After Dr Barth’s high level background we dove head first into the details of hospital costs and trends and management thereof.
Indiana’s Linda Hamilton shared insights into hospital cost regulation in IN, a state with a rather inadequate cost control history. Hamilton noted the substantial increase in providers appealing work comp payments for their services. A usual and customary state, IN has seen rather significant hospital cost growth, perhaps in part due to the lack of comparable hospital charge data on which to base “usual and customary”. Many of these were addressed by paying bills at the 80th percentile, However as there wasn’t adequate comparable data, the state didn’t really know on what to base payment.
As a result, the cost of inpatient care went up 93% from 2003-2007, and there is no real solution in sight.
Hamilton showed slides indicating wide variation in the cost for similar services within the state: neighboring states are seeing much lower costs. That’s one reason medical costs account for 75% of losses in the state.
If you are expecting a happy ending you’ll have to keep that patience cap on…However Hamilton did note that the state is working on a certified database to help address the difficulty in ascertaining an “appropriate” reimbursement.
Mike Paladino, a WC claim and management exec from a health care system in Richmond, then entertained the audience with a revealing view of the financials of his system.
75% of their revenue is government paid. Paladino asserted that Medicare and Medicaid both reimburse below the actual cost of providing those services; medicare at 80% of costs and Medicaid at 94%. Clearly the health system has to cover those shortfalls by getting private insurers – and workers comp – to pay way more than cost.
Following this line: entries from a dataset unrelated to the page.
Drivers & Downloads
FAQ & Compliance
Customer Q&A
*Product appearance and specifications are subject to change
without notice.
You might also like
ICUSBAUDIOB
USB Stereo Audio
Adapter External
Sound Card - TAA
A thoughtful and knowledgeable speaker, Paladino noted the services provided by the system benefit society as a whole. He did not claim that the cost shifting that occurs at the system is good bad or indifferent, but it is absolutely clear that it occurs.
My takeaway?
This is a hidden tax on employers and burden on taxpayers and insurers.
Insight, analysis & opinion from Joe Paduda
Joe,
I agree that short falls from federal program reimbursement can cause pressure on private insurance and the work comp system to close the revenue gap. Won’t “Obamacare” aleviate some of this pressure because workers currently without employer-paid health coverage won’t be prone to file a comp claim? Or is it the opposite? What is your perspective on the inter-relationship between the new federal health care program, the comp system and the cost shifting that you reference in today’s article?
I am having difficulty in understanding Mr. Paladino’s data. According to the recently available Medicare Cost report of 6/30/10 for the VCU hospital in Richmond Virginia, the report shows total assets of $1.175 billion, net income of 97M up from 57M a year earlier. For uncompensated care, total government revenue of 304M at an estimated cost of 253M. Joe, can you help me understand this discrepancy?
Does anyone have similar data for California and Florida?